Google’s Latitude location-sharing app
Google Latitude lets your friends and family track your every move when you’re carrying your smartphone. The free app lets users share their location at any particular moment on Google Maps. Fellow Google Latitude users can know who’s close enough to meet quickly without calling them to ask. Google says Google Latitude is 100 percent opt-in. Users can turn off Latitude’s background updating to conceal their location when they’re not using their smartphones. Privacy settings allow sharing at a city-only level if the exact address is a little too intimate. Signing out puts you under the radar.
Apple changes attitude on Latitude
Google Latitude has been available for Android since February 2009. At the time, the Apple iOS didn’t support the multitasking required to support background updating. The Apple App Store rejected an earlier Google Latitude app with the reasoning that it could substitute for the iPhone’s native Maps application. The just-approved Google Latitude for iPhone was re-engineered for iOS 4, which includes multitasking. To use the app requires iOS 4 or newer on an iPhone 3GS or iPhone 4.

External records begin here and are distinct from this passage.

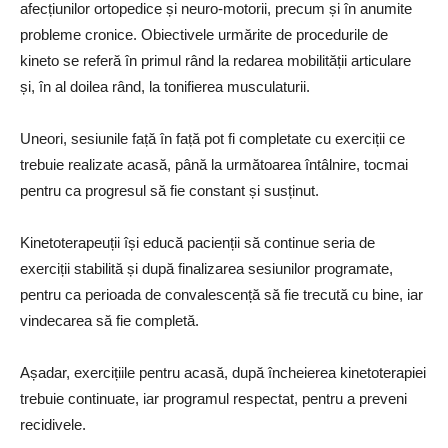
afecțiunilor ortopedice și neuro-motorii, precum și în anumite
probleme cronice. Obiectivele urmărite de procedurile de
kineto se referă în primul rând la redarea mobilității articulare
și, în al doilea rând, la tonifierea musculaturii.
Uneori, sesiunile față în față pot fi completate cu exerciții ce
trebuie realizate acasă, până la următoarea întâlnire, tocmai
pentru ca progresul să fie constant și susținut.
Kinetoterapeuții își educă pacienții să continue seria de
exerciții stabilită și după finalizarea sesiunilor programate,
pentru ca perioada de convalescență să fie trecută cu bine, iar
vindecarea să fie completă.
Așadar, exercițiile pentru acasă, după încheierea kinetoterapiei
trebuie continuate, iar programul respectat, pentru a preveni
recidivele.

Has Google Latitude upstaged Foursquare?
When Google announced Google Latitude for the iPhone it claimed that 9 million people were active users of the app. That’s about twice as many users as the popular location-sharing app Foursquare. TechCrunch speculates that Google can claim 9 million active users because Latitude is built into the Maps app running on every Android phone. The Latitude users Google boasts may not be aware that they are using Latitude. It could be running in the background without the users knowing it’s giving away their every move.